O programa espacial brasileiro, apesar de longe das perspectivas repetidamente reformuladas e reconsideradas, evidentemente não é um desastre. E isso também deve ser claramente reconhecido.
O desenvolvimento de satélites em parceria com a China, entre outros avanços, deve ser levado em conta na reformulação dos rumos de um programa de importância estratégica para o Brasil.
O centro de lançamento de Alcântara, no Maranhão (próximo ao Equador e por isso mesmo sujeito à maior força centrífuga, capaz de permitir o lançamento de foguetes menores e mais baratos, por menor consumo de combustível) está ao menos parcialmente operacional.
A base no Maranhão foi prejudicada pelo fim da Guerra Fria, que alterou o contexto dos vôos espaciais. Sem falar que foi construída muito lentamente, refletindo as dificuldades estruturais do programa espacial.
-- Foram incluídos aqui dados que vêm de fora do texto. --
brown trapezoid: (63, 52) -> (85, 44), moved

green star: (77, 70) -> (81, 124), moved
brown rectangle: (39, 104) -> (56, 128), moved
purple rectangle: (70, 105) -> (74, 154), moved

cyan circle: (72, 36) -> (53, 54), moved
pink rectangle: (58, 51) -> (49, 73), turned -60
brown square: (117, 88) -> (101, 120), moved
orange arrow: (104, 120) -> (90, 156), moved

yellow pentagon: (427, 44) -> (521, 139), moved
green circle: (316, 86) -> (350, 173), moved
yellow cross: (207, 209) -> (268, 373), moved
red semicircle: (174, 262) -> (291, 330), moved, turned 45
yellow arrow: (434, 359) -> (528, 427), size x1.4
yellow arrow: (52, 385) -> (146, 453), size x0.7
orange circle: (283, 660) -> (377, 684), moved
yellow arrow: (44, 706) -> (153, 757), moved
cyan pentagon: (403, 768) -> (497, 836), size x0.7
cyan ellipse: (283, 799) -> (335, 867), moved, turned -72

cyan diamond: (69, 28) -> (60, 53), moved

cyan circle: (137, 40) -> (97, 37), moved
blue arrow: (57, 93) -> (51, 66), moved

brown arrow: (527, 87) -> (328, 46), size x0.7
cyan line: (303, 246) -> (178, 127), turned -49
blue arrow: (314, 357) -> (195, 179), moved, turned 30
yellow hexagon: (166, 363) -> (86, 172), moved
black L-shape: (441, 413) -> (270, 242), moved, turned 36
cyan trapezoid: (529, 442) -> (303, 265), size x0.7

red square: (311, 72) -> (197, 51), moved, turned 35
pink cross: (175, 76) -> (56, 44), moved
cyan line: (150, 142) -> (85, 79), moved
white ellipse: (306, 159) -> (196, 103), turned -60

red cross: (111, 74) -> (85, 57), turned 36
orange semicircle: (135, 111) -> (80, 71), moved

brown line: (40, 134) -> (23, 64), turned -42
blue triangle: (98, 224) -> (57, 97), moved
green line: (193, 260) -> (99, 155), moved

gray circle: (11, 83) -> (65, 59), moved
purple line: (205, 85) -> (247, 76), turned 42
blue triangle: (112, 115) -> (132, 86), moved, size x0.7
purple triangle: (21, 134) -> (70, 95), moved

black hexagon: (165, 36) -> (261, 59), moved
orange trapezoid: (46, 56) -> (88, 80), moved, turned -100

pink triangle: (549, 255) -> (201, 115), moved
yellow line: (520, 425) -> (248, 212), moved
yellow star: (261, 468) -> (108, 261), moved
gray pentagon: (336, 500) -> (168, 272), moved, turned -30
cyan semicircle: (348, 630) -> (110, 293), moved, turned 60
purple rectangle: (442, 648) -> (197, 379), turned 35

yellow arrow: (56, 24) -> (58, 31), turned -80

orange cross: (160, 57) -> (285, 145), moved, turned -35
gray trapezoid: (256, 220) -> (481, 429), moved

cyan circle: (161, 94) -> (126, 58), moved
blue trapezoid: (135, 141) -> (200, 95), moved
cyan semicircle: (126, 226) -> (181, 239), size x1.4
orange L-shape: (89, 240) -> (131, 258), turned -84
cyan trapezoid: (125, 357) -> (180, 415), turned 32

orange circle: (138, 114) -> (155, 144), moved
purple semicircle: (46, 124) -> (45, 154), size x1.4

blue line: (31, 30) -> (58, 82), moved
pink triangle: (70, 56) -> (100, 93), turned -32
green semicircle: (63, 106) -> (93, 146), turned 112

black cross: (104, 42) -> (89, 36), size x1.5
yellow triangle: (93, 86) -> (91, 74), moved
O foguete lançador brasileiro continua em terra e, sem ele, é praticamente impossível se pensar no desenvolvimento significativo de um programa espacial. O governo militar deu sua contribuição negativa ao projeto espacial quando pretendeu fazer do veículo lançador, o foguete, um míssil capaz de transportar uma ogiva nuclear. Atirar uma pá de cal no poço que deveria testar a bomba atômica brasileira, na Serra do Cachimbo, certamente foi uma das poucas medidas acertadas do desastrado governo Collor.
Assim, neste momento, o que se tem de mais consistente para se mostrar ao público é o vôo de um astronauta numa velha nave russa para uma viagem de curta duração a bordo da estação espacial que permanece em construção. Para algumas experiências com pezinhos de feijão. A um custo de 10 milhões de dólares.